---- Material provided
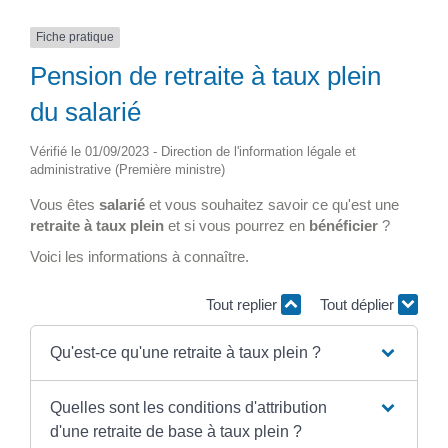
Fiche pratique
Pension de retraite à taux plein
du salarié
Vérifié le 01/09/2023 - Direction de l'information légale et
administrative (Première ministre)
Vous êtes
salarié
et vous souhaitez savoir ce qu'est une
retraite à taux plein
et si vous pourrez en
bénéficier
?
Voici les informations à connaître.
Tout replier
Tout déplier
Qu'est-ce qu'une retraite à taux plein ?
Quelles sont les conditions d'attribution
d'une retraite de base à taux plein ?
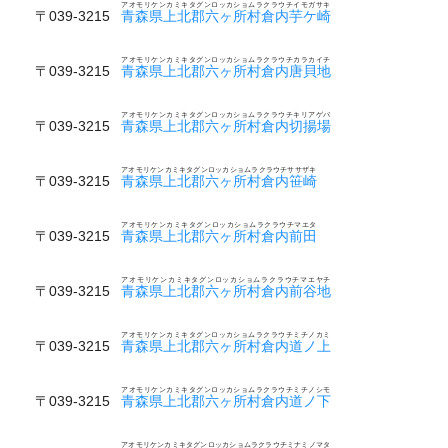
アオモリケンカミキタグンロッカショムラクラウチイモガサキ
〒039-3215
青森県上北郡六ヶ所村倉内芋ケ崎
アオモリケンカミキタグンロッカショムラクラウチカラカイチ
〒039-3215
青森県上北郡六ヶ所村倉内唐貝地
アオモリケンカミキタグンロッカショムラクラウチキリアゲバ
〒039-3215
青森県上北郡六ヶ所村倉内切揚場
アオモリケンカミキタグンロッカショムラクラウチササザキ
〒039-3215
青森県上北郡六ヶ所村倉内笹崎
アオモリケンカミキタグンロッカショムラクラウチマエタ
〒039-3215
青森県上北郡六ヶ所村倉内前田
アオモリケンカミキタグンロッカショムラクラウチマエヤチ
〒039-3215
青森県上北郡六ヶ所村倉内前谷地
アオモリケンカミキタグンロッカショムラクラウチミチノカミ
〒039-3215
青森県上北郡六ヶ所村倉内道ノ上
アオモリケンカミキタグンロッカショムラクラウチミチノシモ
〒039-3215
青森県上北郡六ヶ所村倉内道ノ下
アオモリケンカミキタグンロッカショムラクラウチミナミノマタ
--------
▸ **Problem description**
From the first line of the records down through the line containing "Qu'est-ce qu'une retraite à taux plein ?", transcribe exactly those lines and no others, both ends kept, pictures dropped.

▸ **Worked solution**
Fiche pratique
Pension de retraite à taux plein
du salarié
Vérifié le 01/09/2023 - Direction de l'information légale et
administrative (Première ministre)
Vous êtes
salarié
et vous souhaitez savoir ce qu'est une
retraite à taux plein
et si vous pourrez en
bénéficier
?
Voici les informations à connaître.
Tout replier
Tout déplier
Qu'est-ce qu'une retraite à taux plein ?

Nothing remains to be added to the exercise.